Fine tune with IMDB data. Course on https://huggingface.co/learn/nlp-course/en/chapter7/3?fw=tf  
The fine-tuned model will resemble the given corpus in NLP tasks
 - Domain adaptation/Transfer learning: This process of fine-tuning a pretrained language model on in-domain data  
 - Masked language modeling: predict missing word

In [1]:
from transformers import AutoModelForMaskedLM, AutoTokenizer
model_ckpt = "distilbert-base-uncased"
model = AutoModelForMaskedLM.from_pretrained(model_ckpt)
distilbert_num_parameters = model.num_parameters() / 1_000_000
print(distilbert_num_parameters)
tokenizer = AutoTokenizer.from_pretrained(model_ckpt)

66.98553


# How masked language model works

In [2]:
# Make prediction
import torch

text = "This is a great [MASK]."
inputs = tokenizer(text, return_tensors="pt")
outputs = model(**inputs)

token_logits = outputs.logits  # [batch, input_dim, vocab_dim]
mask_token_index = torch.where(inputs["input_ids"] == tokenizer.mask_token_id)[1]  # inputs["input_ids"] is two-dim
mask_token_logits = token_logits[0, mask_token_index, :]

top_5_tokens = torch.topk(mask_token_logits, k=5, dim=1).indices[0].tolist()
for token in top_5_tokens:
    print(f"'>>> {text.replace(tokenizer.mask_token, tokenizer.decode(token))}'")


'>>> This is a great deal.'
'>>> This is a great success.'
'>>> This is a great adventure.'
'>>> This is a great idea.'
'>>> This is a great feat.'


# Load IMDB data

In [3]:
from datasets import load_dataset
imdb_dataset = load_dataset("imdb")
print(imdb_dataset)
sample = imdb_dataset['train'].shuffle(seed=42).select(range(3))
for i in sample:
    print(i)

DatasetDict({
    test: Dataset({
        features: ['text', 'label'],
        num_rows: 25000
    })
    train: Dataset({
        features: ['text', 'label'],
        num_rows: 25000
    })
    unsupervised: Dataset({
        features: ['text', 'label'],
        num_rows: 50000
    })
})
{'text': 'There is no relation at all between Fortier and Profiler but the fact that both are police series about violent crimes.
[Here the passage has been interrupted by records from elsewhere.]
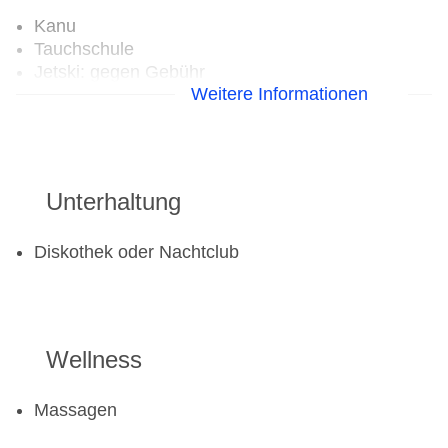
Kanu
Tauchschule
Jetski: gegen Gebühr
Weitere Informationen
Segeln
Surfen
Windsurfen
Golf
Unterhaltung
Golfplatz
Diskothek oder Nachtclub
Aerobic
Fitnessraum
Tretboot
Wellness
Massagen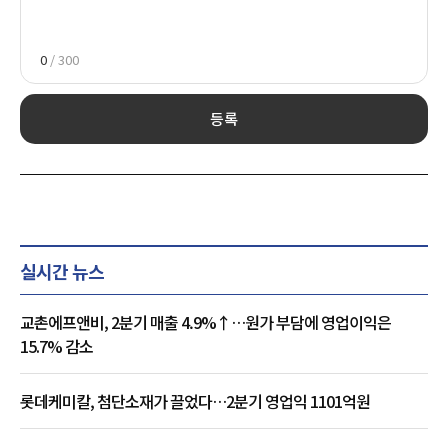
0
/ 300
등록
실시간 뉴스
교촌에프앤비, 2분기 매출 4.9%↑…원가 부담에 영업이익은
15.7% 감소
롯데케미칼, 첨단소재가 끌었다…2분기 영업익 1101억원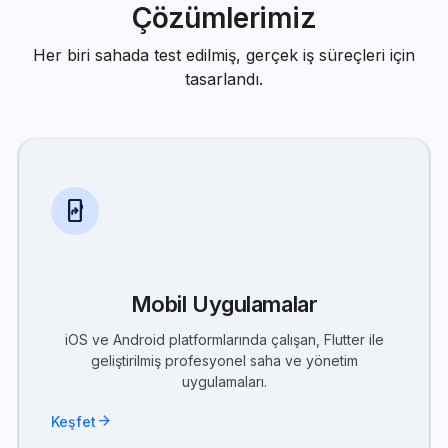
Çözümlerimiz
Her biri sahada test edilmiş, gerçek iş süreçleri için
tasarlandı.
app_shortcut
Mobil Uygulamalar
iOS ve Android platformlarında çalışan, Flutter ile
geliştirilmiş profesyonel saha ve yönetim
uygulamaları.
arrow_forward
Keşfet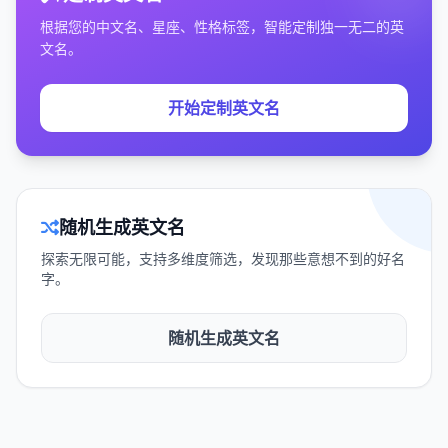
根据您的中文名、星座、性格标签，智能定制独一无二的英
文名。
开始定制英文名
随机生成英文名
探索无限可能，支持多维度筛选，发现那些意想不到的好名
字。
随机生成英文名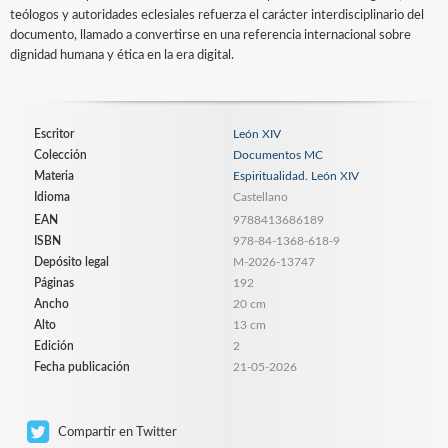
teólogos y autoridades eclesiales refuerza el carácter interdisciplinario del
documento, llamado a convertirse en una referencia internacional sobre
dignidad humana y ética en la era digital.
Escritor
León XIV
Colección
Documentos MC
Materia
Espiritualidad. León XIV
Idioma
Castellano
EAN
9788413686189
ISBN
978-84-1368-618-9
Depósito legal
M-2026-13747
Páginas
192
Ancho
20 cm
Alto
13 cm
Edición
2
Fecha publicación
21-05-2026
Compartir en Twitter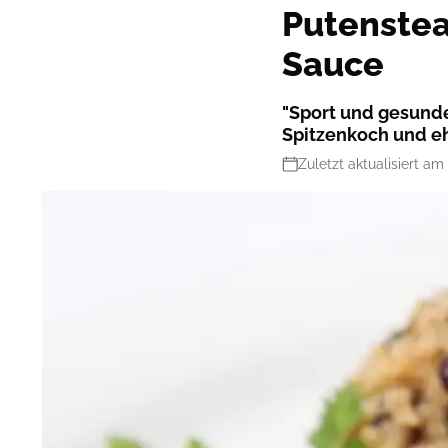
Putenste
Sauce
"Sport und gesunde
Spitzenkoch und eh
Zuletzt aktualisiert am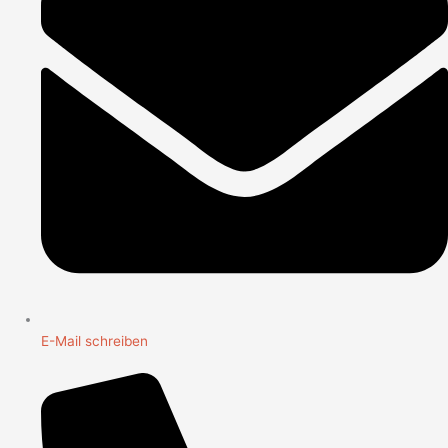
E-Mail schreiben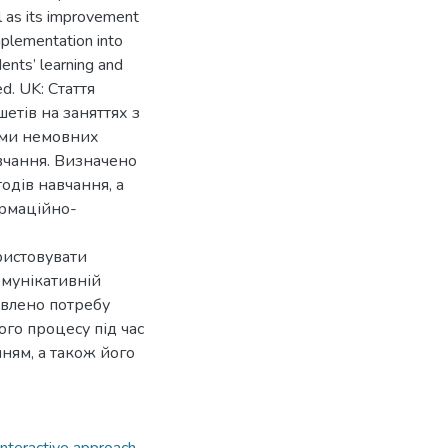
ll as its improvement
mplementation into
dents’ learning and
ied. UK: Стаття
етів на заняттях з
ами немовних
вчання. Визначено
одів навчання, а
ормаційно-
ристовувати
омунікативній
овлено потребу
го процесу під час
ням, а також його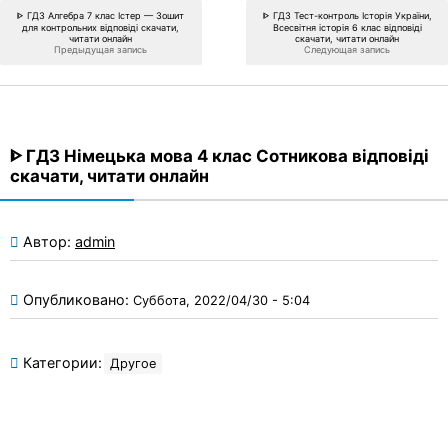
ᐈ ГДЗ Алгебра 7 клас Істер — Зошит
ᐈ ГДЗ Тест-контроль Історія України,
для контрольних відповіді скачати,
Всесвітня історія 6 клас відповіді
читати онлайн
скачати, читати онлайн
Предыдущая запись
Следующая запись
ᐈ ГДЗ Німецька мова 4 клас Сотникова відповіді
скачати, читати онлайн
Автор:
admin
Опубликовано:
Суббота, 2022/04/30 - 5:04
Категории:
Другое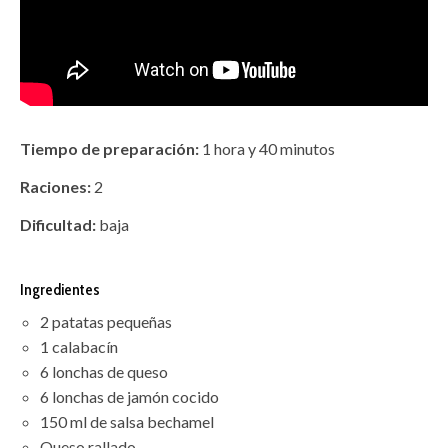
Tiempo de preparación:
1 hora y 40 minutos
Raciones:
2
Dificultad:
baja
Ingredientes
2 patatas pequeñas
1 calabacín
6 lonchas de queso
6 lonchas de jamón cocido
150 ml de salsa bechamel
Queso rallado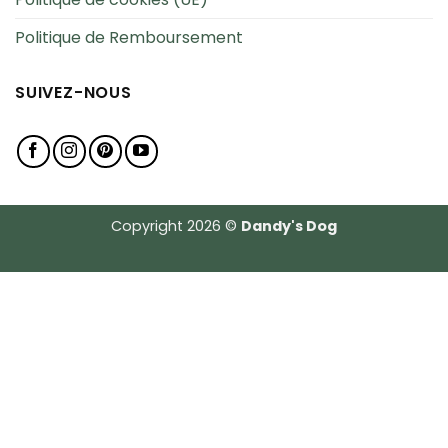
Politique de Remboursement
SUIVEZ-NOUS
Copyright 2026 ©
Dandy's Dog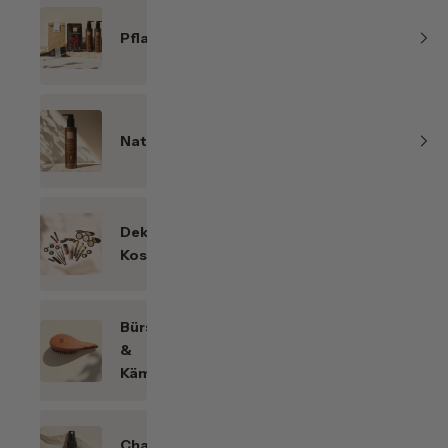
Pflanzenhaarfarben
Naturkosmetik
Dekorative
Kosmetik
Bürsten
&
Kämme
Chakren-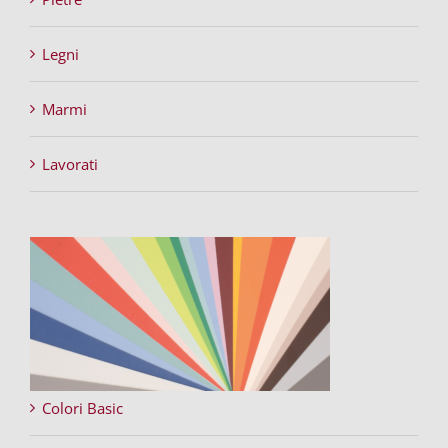
Legni
Marmi
Lavorati
Colori Basic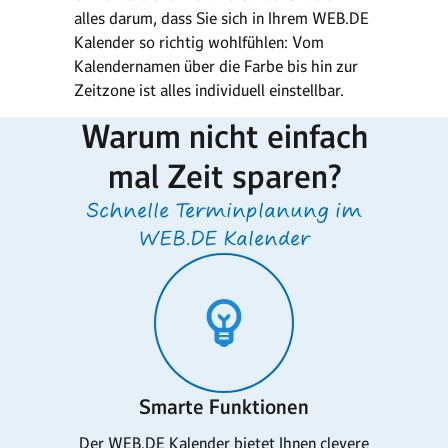
alles darum, dass Sie sich in Ihrem WEB.DE
Kalender so richtig wohlfühlen: Vom
Kalendernamen über die Farbe bis hin zur
Zeitzone ist alles individuell einstellbar.
Warum nicht einfach
mal Zeit sparen?
Schnelle Terminplanung im
WEB.DE Kalender
Smarte Funktionen
Der WEB.DE Kalender bietet Ihnen clevere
Profiler looks crispy, Fortier looks classic. Profiler plots are quite simple. Fortier\'s plot are far more complicated... Fortier looks more like Prime Suspect, if we have to spot similarities... The main character is weak and weirdo, but have "clairvoyance". People like to compare, to judge, to evaluate. How about just enjoying? Funny thing too, people writing Fortier looks American but, on the other hand, arguing they prefer American series (!!!). Maybe it\'s the language, or the spirit, but I think this series is more English than American. By the way, the actors are re

# Concatenate all the examples and then split the whole corpus into chunks of equal size. 
For corpus with sentences of various length, padding and truncating each sentence directly will waste space and lose info. Concat and then split can avoid that

In [4]:
# First tokenize the corpus as usual
def tokenize_function(examples):
    '''tokenize text, and save the word id of the whole word for word masking later '''
    result = tokenizer(examples["text"])
    if tokenizer.is_fast:
        result["word_ids"] = [result.word_ids(i) for i in range(len(result["input_ids"]))]
    return result

tokenized_datasets = imdb_dataset.map(
    tokenize_function, 
    batched=True,
    remove_columns=["text", "label"]
)

print(tokenized_datasets)


Map:   0%|          | 0/50000 [00:00<?, ? examples/s]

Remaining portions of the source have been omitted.